Texte

Maintenir l’équilibre précaire, la légèreté de la peinture et le ton unique

Gustave de Staël

La joie indicible de voir, une fois de plus, quelqu’un s’aventurer dans l’espace de la peinture, s’y tenir avec une sobriété de moyens et donner les preuves d’une nouvelle profondeur. Cela souligne à quel point, par la mobilité de son esprit créatif, Mourabiti est le contemporain des questions essentielles que se posent les peintres aujourd’hui.

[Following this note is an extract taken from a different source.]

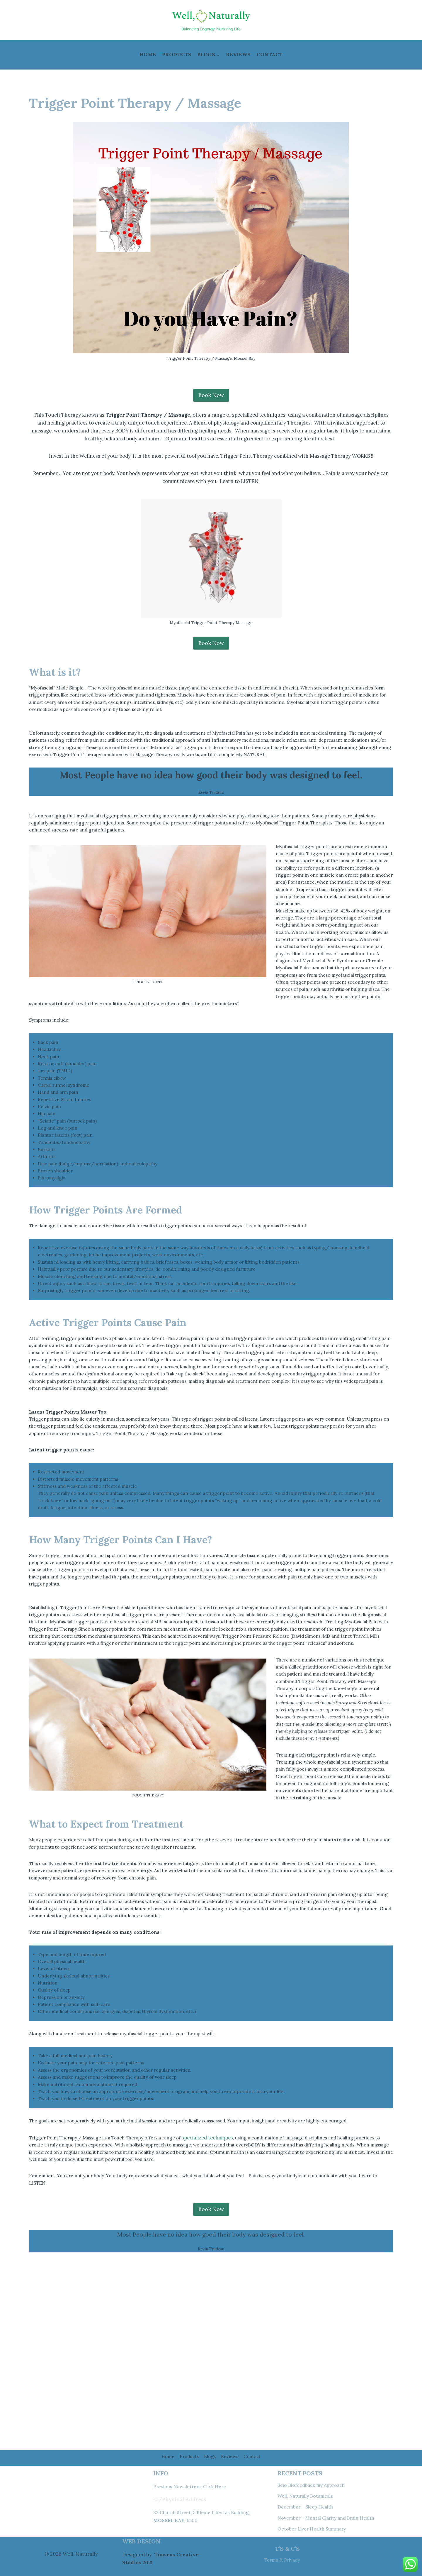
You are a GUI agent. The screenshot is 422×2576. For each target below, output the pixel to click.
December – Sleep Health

L’enchaînement de voir l’aventure de la peinture se poursuivre, précisément à partir de ce lieu retiré où il a décidé d’installer son atelier. Dans cet endroit les gestes et les signes d’une vie ancestrale se trouvent au cœur des problèmes picturaux. Faire vivre la peinture dans ce creuset ne va pas sans rencontrer le passé et y accorder son propre sens de l’espace.

Mourabiti a choisi d’inscrire sa peinture dans un mouvement libre, de tradition abstraite où l’on sent la plongée des couleurs et de la manière dans une profondeur marocaine.

Exister dans ce lieu par la peinture relève d’un privilège que le ciel n’accorde qu’aux silencieux. Il arrive que l’espace leur ouvre tout grand les bras et leur permette d’y voler.

Notre peintre a décidé d’être plus sobre encore, de s’en tenir à une palette nourrie de peu de tons, par delà les blancs et les noirs, afin de serrer au plus près son objectif.

Quel « en-soi » ne faut-il pas pour s’abstraire de la force de la nature qui nous entoure, quel monde de plénitude, ne possédons-nous pas alors pour tenir devant la force implacable de la beauté ! Quelle plongée dans les noirs de la palette! Quel rapport étroit à l’histoire de l’humanité ne faut-il pas pour avancer d’une foulée continue tout en gardant sa propre mesure ! Est-ce de buter ainsi sur nos limites qui nous incite à donner toujours plus de profondeur, de la charpente à l’histoire que l’on tente de raconter?

Comment ne pas voir le caractère essentiel de ces éléments qui jonchent le sol et forment le paysage. Eléments que l’on retrouve en formes suspendues dans les peintures de Mourabiti où l’espace de la toile semble confondre le plan d’une nature morte et celui d’un paysage. Comment ne pas prendre leçon de ces matériaux rudimentaires qui se répondent dans l’air de la toile, frères des pigments incandescents qui gisent sur la palette du peintre.

On dit qu’il habite à l’écart du monde, à proximité des montagnes nues et saillantes. Est-ce du haut des sommets de l’Atlas que s’élancent par taches et à-plats les blancs de ses peintures ? Parfois il semble neiger à l’aplomb des noirs qui retiennent ses tableaux.

Est-ce désert ou plutôt des endroits troubles de la rue d’où remontent certains bruns rompus.

Ces tableaux tiennent à la fraîcheur avec laquelle la peinture introduit les formes, les propose de front, les fait vaciller, en découpe l’espace et continue d’aiguiser une nudité qui laisse la question grande ouverte et les couleurs toutes à leur révélation.

Ce qui meut de sa peinture est une fragilité qui anime la source de ses infinis rebondissements. Dans cette peinture sourd une étrangeté liée au caractère du pays, à ses matières mêlées, souterraines. A y regarder de près on réalise qu’elle tire ses origines de ces ombres incertaines et sombres qui ont été fécondes dans l’imaginaire des peintres du Maroc.

La peinture semble nous dire : « ici, loin de tout, dans ce paysage sec, à la beauté vertigineuse comment ne pas laisser affleurer sur la toile les hésitations, laisser libre cours à la sensibilité du trait. Comment ne pas saisir les formes avec une désinvolture apparente, avant que d’être écrasé par tant de beautés lumineuses ? »

Créer un monde clos et plein, laisser des traces de peinture, dans ce pays où elle est partout, ici et là, sur les murs, les portes et jusque le tronc des arbres. Pays si grand par l’imagination de la main qui s’inscrit partout.

C’est parce que quelque chose n’est pas posé « définitivement » dans ce beau Maroc qu’il reste la toile de fond des artistes peintres. Que la tente est encore sous jacente à la maison, que tout peut être changé très vite, que grâce à cela l’esprit peut ouvrir des champs libres et continuer à se déplacer sur les chemins de la créativité.